Dataset records:
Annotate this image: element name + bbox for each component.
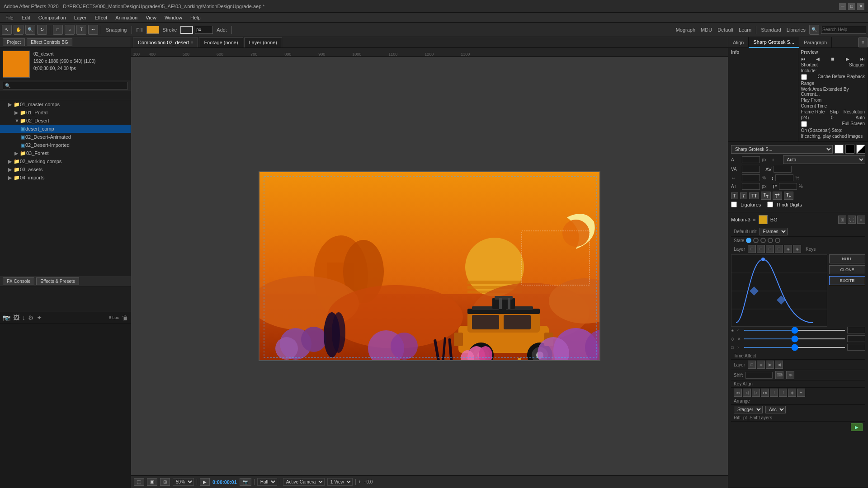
tab-character[interactable]: Sharp Grotesk S... [749,37,799,48]
ligatures-checkbox[interactable] [731,202,737,207]
menu-window[interactable]: Window [161,14,186,21]
prev-frame-icon[interactable]: ⏮ [801,56,806,61]
delete-icon[interactable]: 🗑 [122,314,128,321]
lc-icon-2[interactable]: ◈ [757,361,765,369]
show-channel-button[interactable]: ▣ [147,478,157,486]
state-4[interactable] [768,238,773,243]
state-3[interactable] [760,238,766,243]
hand-tool[interactable]: ✋ [14,25,24,35]
smallcaps-btn[interactable]: TT [761,192,770,200]
allcaps-btn[interactable]: TT [749,192,759,199]
fullscreen-icon[interactable]: ⛶ [848,216,856,224]
lc-icon-1[interactable]: □ [748,361,756,369]
font-color-black[interactable] [845,145,854,154]
layer-icon-6[interactable]: ◈ [793,245,801,253]
pen-tool[interactable]: ✒ [88,25,98,35]
ka-btn-8[interactable]: ✦ [797,389,805,397]
tab-paragraph[interactable]: Paragraph [799,37,832,48]
state-1[interactable] [746,238,751,243]
window-controls[interactable]: ─ □ ✕ [839,3,864,10]
bold-btn[interactable]: T [731,192,738,199]
tree-item-portal[interactable]: ▶ 📁 01_Portal [0,108,131,117]
tree-item-desert-imp[interactable]: ▣ 02_Desert-Imported [0,141,131,149]
tab-align[interactable]: Align [728,37,749,48]
tree-item-assets[interactable]: ▶ 📁 03_assets [0,165,131,174]
settings-icon[interactable]: ⚙ [28,314,34,321]
val-slider-3[interactable] [744,347,845,348]
ka-btn-2[interactable]: ◁ [743,389,751,397]
preview-controls[interactable]: ⏮ ◀ ⏹ ▶ ⏭ [801,56,865,61]
menu-effect[interactable]: Effect [91,14,111,21]
italic-btn[interactable]: T [740,192,747,199]
menu-layer[interactable]: Layer [71,14,90,21]
menu-view[interactable]: View [142,14,160,21]
project-tree[interactable]: ▶ 📁 01_master-comps ▶ 📁 01_Portal ▼ 📁 02… [0,100,131,276]
null-button[interactable]: NULL [829,254,865,263]
ka-btn-4[interactable]: ⏭ [761,389,769,397]
font-color-gradient[interactable] [856,145,865,154]
tab-effect-controls[interactable]: Effect Controls BG [27,38,72,46]
close-composition-tab[interactable]: ≡ [191,40,193,45]
minimize-button[interactable]: ─ [839,3,846,10]
search-input[interactable] [3,82,128,89]
menu-animation[interactable]: Animation [112,14,141,21]
leading-select[interactable]: Auto [783,155,865,164]
tab-project[interactable]: Project [3,38,25,46]
state-2[interactable] [753,238,759,243]
new-folder-icon[interactable]: 📷 [3,314,10,321]
transparency-button[interactable]: ⊞ [160,478,170,486]
lc-icon-4[interactable]: ◀ [775,361,783,369]
layer-icon-2[interactable]: □ [757,245,765,253]
shift-expand-icon[interactable]: ≫ [786,371,794,379]
text-tool[interactable]: T [76,25,86,35]
state-5[interactable] [775,238,780,243]
select-tool[interactable]: ↖ [2,25,12,35]
tree-item-imports[interactable]: ▶ 📁 04_imports [0,174,131,182]
view-select[interactable]: 1 View [327,478,353,486]
tab-fx-console[interactable]: FX Console [3,277,34,285]
maximize-button[interactable]: □ [848,3,855,10]
tab-layer[interactable]: Layer (none) [244,38,282,47]
expand-icon[interactable]: ⊞ [838,216,846,224]
default-unit-select[interactable]: Frames [760,228,788,235]
menu-edit[interactable]: Edit [18,14,34,21]
menu-composition[interactable]: Composition [35,14,70,21]
stroke-width[interactable] [195,26,213,34]
script-icon[interactable]: ✦ [37,314,42,321]
baseline-input[interactable]: 0 [742,183,760,190]
new-comp-icon[interactable]: ↓ [22,314,25,321]
settings-icon-m3[interactable]: ≡ [857,216,865,224]
cache-checkbox[interactable] [801,74,807,80]
val-input-1[interactable]: 71 [847,327,865,333]
tree-item-master[interactable]: ▶ 📁 01_master-comps [0,100,131,108]
scale-v-input[interactable]: 100 [775,174,793,181]
kerning-input[interactable] [742,166,760,173]
next-btn[interactable]: ▶ [846,56,849,61]
super-btn[interactable]: T+ [773,192,782,200]
layer-icon-3[interactable]: □ [766,245,774,253]
ka-btn-7[interactable]: ◈ [788,389,796,397]
ellipse-tool[interactable]: ○ [65,25,75,35]
snapshot-button[interactable]: 📷 [240,478,251,486]
font-size-input[interactable]: 41 [742,156,760,163]
playback-button[interactable]: ▶ [200,478,210,486]
fill-color[interactable] [146,26,159,34]
font-select[interactable]: Sharp Grotesk S... [731,145,833,154]
zoom-tool[interactable]: 🔍 [25,25,35,35]
layer-icon-1[interactable]: □ [748,245,756,253]
next-frame-icon[interactable]: ⏭ [860,56,865,61]
hindi-checkbox[interactable] [767,202,773,207]
tree-item-forest[interactable]: ▶ 📁 03_Forest [0,149,131,157]
menu-file[interactable]: File [2,14,17,21]
import-icon[interactable]: 🖼 [13,314,19,321]
layer-icon-4[interactable]: □ [775,245,783,253]
val-slider-2[interactable] [744,338,845,339]
prev-btn[interactable]: ◀ [816,56,820,61]
shift-key-icon[interactable]: ⌨ [775,371,783,379]
tab-effects-presets[interactable]: Effects & Presets [36,277,79,285]
tab-footage[interactable]: Footage (none) [199,38,243,47]
rotate-tool[interactable]: ↻ [37,25,47,35]
search-help-input[interactable] [821,26,866,34]
clone-button[interactable]: CLONE [829,265,865,274]
lc-icon-3[interactable]: ▶ [766,361,774,369]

### [Problem]
Using the records above, find and show each line with the string "slider".

### [Problem solution]
val-slider-3[interactable] [744,347,845,348]
val-slider-2[interactable] [744,338,845,339]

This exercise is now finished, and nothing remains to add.